DATA FOR THIS EXERCISE:
== Segment start ==

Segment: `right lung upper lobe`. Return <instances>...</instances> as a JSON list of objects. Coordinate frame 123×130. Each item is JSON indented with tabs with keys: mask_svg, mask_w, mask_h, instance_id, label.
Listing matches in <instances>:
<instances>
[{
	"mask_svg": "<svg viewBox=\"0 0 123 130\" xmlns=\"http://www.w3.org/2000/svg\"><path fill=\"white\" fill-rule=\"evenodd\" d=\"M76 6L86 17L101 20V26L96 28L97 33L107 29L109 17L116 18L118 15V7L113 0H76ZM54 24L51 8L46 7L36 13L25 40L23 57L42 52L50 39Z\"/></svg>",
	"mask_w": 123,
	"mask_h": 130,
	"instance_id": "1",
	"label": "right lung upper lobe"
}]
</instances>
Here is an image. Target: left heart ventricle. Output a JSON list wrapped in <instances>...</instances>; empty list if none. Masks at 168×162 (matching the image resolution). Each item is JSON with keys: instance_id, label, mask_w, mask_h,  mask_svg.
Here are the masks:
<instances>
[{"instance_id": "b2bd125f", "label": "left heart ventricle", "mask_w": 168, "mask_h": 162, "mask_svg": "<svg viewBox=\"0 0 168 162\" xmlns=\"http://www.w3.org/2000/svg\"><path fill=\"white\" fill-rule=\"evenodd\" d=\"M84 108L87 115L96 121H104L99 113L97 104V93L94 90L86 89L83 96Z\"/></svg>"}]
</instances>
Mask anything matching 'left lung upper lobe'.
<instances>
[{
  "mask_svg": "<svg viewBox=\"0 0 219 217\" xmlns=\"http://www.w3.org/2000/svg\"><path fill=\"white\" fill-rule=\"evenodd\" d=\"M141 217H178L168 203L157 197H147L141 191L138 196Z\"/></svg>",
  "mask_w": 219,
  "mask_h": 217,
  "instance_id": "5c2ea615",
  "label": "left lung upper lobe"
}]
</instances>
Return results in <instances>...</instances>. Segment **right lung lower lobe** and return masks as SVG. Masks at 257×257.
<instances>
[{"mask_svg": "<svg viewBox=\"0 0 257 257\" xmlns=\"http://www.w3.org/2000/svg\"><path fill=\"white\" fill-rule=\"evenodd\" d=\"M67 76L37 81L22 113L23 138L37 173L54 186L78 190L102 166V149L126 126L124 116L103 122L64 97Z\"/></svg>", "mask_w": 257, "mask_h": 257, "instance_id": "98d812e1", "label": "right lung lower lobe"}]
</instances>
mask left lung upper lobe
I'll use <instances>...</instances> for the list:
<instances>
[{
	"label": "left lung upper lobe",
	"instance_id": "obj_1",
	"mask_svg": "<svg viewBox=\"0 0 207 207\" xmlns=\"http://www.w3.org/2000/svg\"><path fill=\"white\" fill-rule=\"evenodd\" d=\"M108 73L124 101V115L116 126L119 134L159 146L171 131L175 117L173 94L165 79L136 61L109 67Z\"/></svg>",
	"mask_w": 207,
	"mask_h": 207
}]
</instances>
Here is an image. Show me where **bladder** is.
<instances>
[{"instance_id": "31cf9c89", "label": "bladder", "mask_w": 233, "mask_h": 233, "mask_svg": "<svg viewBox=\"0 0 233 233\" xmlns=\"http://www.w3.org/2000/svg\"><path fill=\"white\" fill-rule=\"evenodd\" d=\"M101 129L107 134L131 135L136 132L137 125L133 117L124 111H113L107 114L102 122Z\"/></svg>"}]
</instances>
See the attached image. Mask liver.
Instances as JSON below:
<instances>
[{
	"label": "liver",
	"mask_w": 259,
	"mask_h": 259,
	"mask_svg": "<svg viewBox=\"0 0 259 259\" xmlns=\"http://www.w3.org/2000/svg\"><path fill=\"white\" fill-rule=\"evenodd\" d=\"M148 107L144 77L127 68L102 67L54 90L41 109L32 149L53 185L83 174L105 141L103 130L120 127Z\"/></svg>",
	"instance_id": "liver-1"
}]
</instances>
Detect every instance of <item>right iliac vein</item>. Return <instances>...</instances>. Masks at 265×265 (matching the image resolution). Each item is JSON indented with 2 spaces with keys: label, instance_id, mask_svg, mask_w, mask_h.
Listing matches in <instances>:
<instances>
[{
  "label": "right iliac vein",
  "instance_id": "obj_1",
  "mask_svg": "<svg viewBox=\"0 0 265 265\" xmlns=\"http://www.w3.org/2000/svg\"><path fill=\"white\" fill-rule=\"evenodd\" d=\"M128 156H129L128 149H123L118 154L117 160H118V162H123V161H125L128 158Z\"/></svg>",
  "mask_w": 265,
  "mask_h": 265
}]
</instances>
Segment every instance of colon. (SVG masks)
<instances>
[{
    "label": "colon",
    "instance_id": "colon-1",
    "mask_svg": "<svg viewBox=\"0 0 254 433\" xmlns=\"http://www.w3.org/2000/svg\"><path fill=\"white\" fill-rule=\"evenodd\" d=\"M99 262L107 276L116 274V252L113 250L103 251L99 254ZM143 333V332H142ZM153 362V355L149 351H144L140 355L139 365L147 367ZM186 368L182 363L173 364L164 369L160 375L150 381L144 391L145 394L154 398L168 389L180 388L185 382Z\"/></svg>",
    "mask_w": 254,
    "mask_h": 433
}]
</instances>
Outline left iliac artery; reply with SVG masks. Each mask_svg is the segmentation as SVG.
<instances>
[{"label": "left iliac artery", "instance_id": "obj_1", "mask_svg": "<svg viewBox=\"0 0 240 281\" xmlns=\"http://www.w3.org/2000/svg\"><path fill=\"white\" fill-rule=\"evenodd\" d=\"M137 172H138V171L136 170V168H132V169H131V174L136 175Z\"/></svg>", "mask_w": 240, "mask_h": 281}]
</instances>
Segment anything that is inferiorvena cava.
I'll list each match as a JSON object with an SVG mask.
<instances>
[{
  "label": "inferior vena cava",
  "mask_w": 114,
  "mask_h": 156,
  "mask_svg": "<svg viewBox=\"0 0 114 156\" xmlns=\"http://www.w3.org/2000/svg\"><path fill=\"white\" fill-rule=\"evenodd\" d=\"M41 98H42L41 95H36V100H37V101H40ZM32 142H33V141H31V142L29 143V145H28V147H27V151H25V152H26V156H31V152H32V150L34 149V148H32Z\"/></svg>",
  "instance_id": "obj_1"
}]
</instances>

== Segment end ==

WHAT TO DO:
Reproduce the data exactly, character for character.

SOLVED EXERCISE:
Segment: `right lung upper lobe`. Return <instances>...</instances> as a JSON list of objects. Coordinate frame 123×130. Each item is JSON indented with tabs with keys: mask_svg, mask_w, mask_h, instance_id, label.
Listing matches in <instances>:
<instances>
[{
	"mask_svg": "<svg viewBox=\"0 0 123 130\" xmlns=\"http://www.w3.org/2000/svg\"><path fill=\"white\" fill-rule=\"evenodd\" d=\"M76 6L86 17L101 20V26L96 28L97 33L107 29L109 17L116 18L118 15V7L113 0H76ZM54 24L51 8L46 7L36 13L25 40L23 57L42 52L50 39Z\"/></svg>",
	"mask_w": 123,
	"mask_h": 130,
	"instance_id": "1",
	"label": "right lung upper lobe"
}]
</instances>
Here is an image. Target: left heart ventricle. Output a JSON list wrapped in <instances>...</instances>; empty list if none. Masks at 168×162 (matching the image resolution). Each item is JSON with keys: instance_id, label, mask_w, mask_h,  mask_svg.
Here are the masks:
<instances>
[{"instance_id": "b2bd125f", "label": "left heart ventricle", "mask_w": 168, "mask_h": 162, "mask_svg": "<svg viewBox=\"0 0 168 162\" xmlns=\"http://www.w3.org/2000/svg\"><path fill=\"white\" fill-rule=\"evenodd\" d=\"M84 108L87 115L96 121H104L99 113L97 104V93L94 90L86 89L83 96Z\"/></svg>"}]
</instances>
Mask anything matching 'left lung upper lobe'.
<instances>
[{
  "mask_svg": "<svg viewBox=\"0 0 219 217\" xmlns=\"http://www.w3.org/2000/svg\"><path fill=\"white\" fill-rule=\"evenodd\" d=\"M141 217H178L168 203L157 197H147L141 191L138 196Z\"/></svg>",
  "mask_w": 219,
  "mask_h": 217,
  "instance_id": "5c2ea615",
  "label": "left lung upper lobe"
}]
</instances>
Return results in <instances>...</instances>. Segment **right lung lower lobe** and return masks as SVG. Masks at 257×257.
<instances>
[{"mask_svg": "<svg viewBox=\"0 0 257 257\" xmlns=\"http://www.w3.org/2000/svg\"><path fill=\"white\" fill-rule=\"evenodd\" d=\"M67 76L37 81L22 113L23 138L37 173L54 186L78 190L102 166V149L126 126L124 116L103 122L64 97Z\"/></svg>", "mask_w": 257, "mask_h": 257, "instance_id": "98d812e1", "label": "right lung lower lobe"}]
</instances>
mask left lung upper lobe
I'll use <instances>...</instances> for the list:
<instances>
[{
	"label": "left lung upper lobe",
	"instance_id": "obj_1",
	"mask_svg": "<svg viewBox=\"0 0 207 207\" xmlns=\"http://www.w3.org/2000/svg\"><path fill=\"white\" fill-rule=\"evenodd\" d=\"M108 73L124 101V115L116 126L119 134L159 146L171 131L175 117L173 94L165 79L136 61L109 67Z\"/></svg>",
	"mask_w": 207,
	"mask_h": 207
}]
</instances>
Here is an image. Show me where **bladder** is.
<instances>
[{"instance_id": "31cf9c89", "label": "bladder", "mask_w": 233, "mask_h": 233, "mask_svg": "<svg viewBox=\"0 0 233 233\" xmlns=\"http://www.w3.org/2000/svg\"><path fill=\"white\" fill-rule=\"evenodd\" d=\"M101 129L107 134L131 135L136 132L137 125L133 117L124 111H113L107 114L102 122Z\"/></svg>"}]
</instances>
See the attached image. Mask liver.
Instances as JSON below:
<instances>
[{
	"label": "liver",
	"mask_w": 259,
	"mask_h": 259,
	"mask_svg": "<svg viewBox=\"0 0 259 259\" xmlns=\"http://www.w3.org/2000/svg\"><path fill=\"white\" fill-rule=\"evenodd\" d=\"M148 107L144 77L127 68L102 67L54 90L41 109L32 149L53 185L83 174L105 141L103 130L120 127Z\"/></svg>",
	"instance_id": "liver-1"
}]
</instances>
Detect every instance of <item>right iliac vein</item>. Return <instances>...</instances>. Masks at 265×265 (matching the image resolution). Each item is JSON indented with 2 spaces with keys: label, instance_id, mask_svg, mask_w, mask_h.
Listing matches in <instances>:
<instances>
[{
  "label": "right iliac vein",
  "instance_id": "obj_1",
  "mask_svg": "<svg viewBox=\"0 0 265 265\" xmlns=\"http://www.w3.org/2000/svg\"><path fill=\"white\" fill-rule=\"evenodd\" d=\"M128 156H129L128 149H123L118 154L117 160H118V162H123V161H125L128 158Z\"/></svg>",
  "mask_w": 265,
  "mask_h": 265
}]
</instances>
Segment every instance of colon. (SVG masks)
<instances>
[{
    "label": "colon",
    "instance_id": "colon-1",
    "mask_svg": "<svg viewBox=\"0 0 254 433\" xmlns=\"http://www.w3.org/2000/svg\"><path fill=\"white\" fill-rule=\"evenodd\" d=\"M99 262L107 276L116 274V252L113 250L103 251L99 254ZM143 333V332H142ZM153 362V355L149 351H144L140 355L139 365L147 367ZM186 368L182 363L173 364L164 369L160 375L150 381L144 391L145 394L154 398L168 389L180 388L185 382Z\"/></svg>",
    "mask_w": 254,
    "mask_h": 433
}]
</instances>
Outline left iliac artery; reply with SVG masks. Each mask_svg is the segmentation as SVG.
<instances>
[{"label": "left iliac artery", "instance_id": "obj_1", "mask_svg": "<svg viewBox=\"0 0 240 281\" xmlns=\"http://www.w3.org/2000/svg\"><path fill=\"white\" fill-rule=\"evenodd\" d=\"M137 172H138V171L136 170V168H132V169H131V174L136 175Z\"/></svg>", "mask_w": 240, "mask_h": 281}]
</instances>
Segment anything that is inferiorvena cava.
I'll list each match as a JSON object with an SVG mask.
<instances>
[{
  "label": "inferior vena cava",
  "mask_w": 114,
  "mask_h": 156,
  "mask_svg": "<svg viewBox=\"0 0 114 156\" xmlns=\"http://www.w3.org/2000/svg\"><path fill=\"white\" fill-rule=\"evenodd\" d=\"M41 98H42L41 95H36V100H37V101H40ZM32 142H33V141H31V142L29 143V145H28V147H27V151H25V152H26V156H31V152H32V150L34 149V148H32Z\"/></svg>",
  "instance_id": "obj_1"
}]
</instances>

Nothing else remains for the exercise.